For those of us who have spent years navigating chemical literature and benchtop experiments, the allure of a tool like 2-Trifluoromethoxy-5-Bromobenzonitrile is easy to understand. It’s not just the technical specs or the smooth cross-couplings that stand out. The real story is the way small changes at the molecular level impact an entire field of research. Maybe you’re looking to build a more robust pharmaceutical candidate. Maybe the goal is a custom-made material with low dielectric loss. Or maybe the excitement comes from simply expanding the toolkit of what’s possible in synthesis.
There’s also the satisfaction of knowing that, despite all the molecular engineering and regulatory challenges, teamwork and resourcefulness still count for something. In an era of open data, cross-discipline partnerships, and tighter supply chains, compounds like this anchor collaborative research efforts at the intersection of curiosity and industrial need. When new students or junior colleagues ask for advice, they get the same answer I’ve given for years: keep an open mind and a sharp eye for details—because success on the bench often starts with choosing the right building block.
For the coming years, the quest for improved functional molecules shows no sign of slowing. As demand grows in fields from life sciences to electronics, today’s outlier, like 2-Trifluoromethoxy-5-Bromobenzonitrile, quickly becomes tomorrow’s must-have intermediate. The best outcomes emerge not just from technical know-how but from the collective efforts of researchers, suppliers, and regulators all working together. That means more robust supply lines, better safety awareness, and an ongoing commitment to greener chemistry where possible.
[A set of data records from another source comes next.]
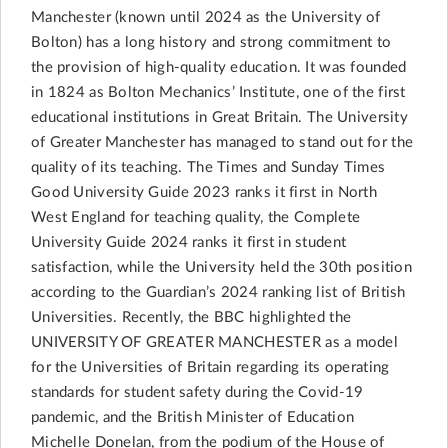
Manchester (known until 2024 as the University of
Bolton) has a long history and strong commitment to
the provision of high-quality education. It was founded
in 1824 as Bolton Mechanics’ Institute, one of the first
educational institutions in Great Britain. The University
of Greater Manchester has managed to stand out for the
quality of its teaching. The Times and Sunday Times
Good University Guide 2023 ranks it first in North
West England for teaching quality, the Complete
University Guide 2024 ranks it first in student
satisfaction, while the University held the 30th position
according to the Guardian’s 2024 ranking list of British
Universities. Recently, the BBC highlighted the
UNIVERSITY OF GREATER MANCHESTER as a model
for the Universities of Britain regarding its operating
standards for student safety during the Covid-19
pandemic, and the British Minister of Education
Michelle Donelan, from the podium of the House of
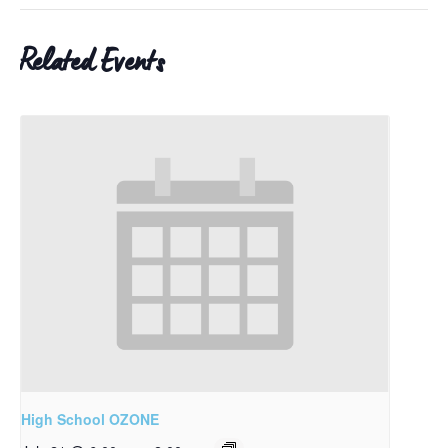
Related Events
High School OZONE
At the end of the day, the most rewarding part of working with molecules like this isn’t the fast reaction times or neat TLC plates; it’s the sense of possibility, the hint that some long-standing challenge could become solvable. Whether shepherding a molecule through medicinal chemistry, building new electronic materials, or teaching another apprentice the ropes of careful synthesis, 2-Trifluoromethoxy-5-Bromobenzonitrile stands out as more than just a bench chemical. It’s a reminder of the impact that thoughtful molecular design can have across disciplines and applications—shaping the future one reaction at a time.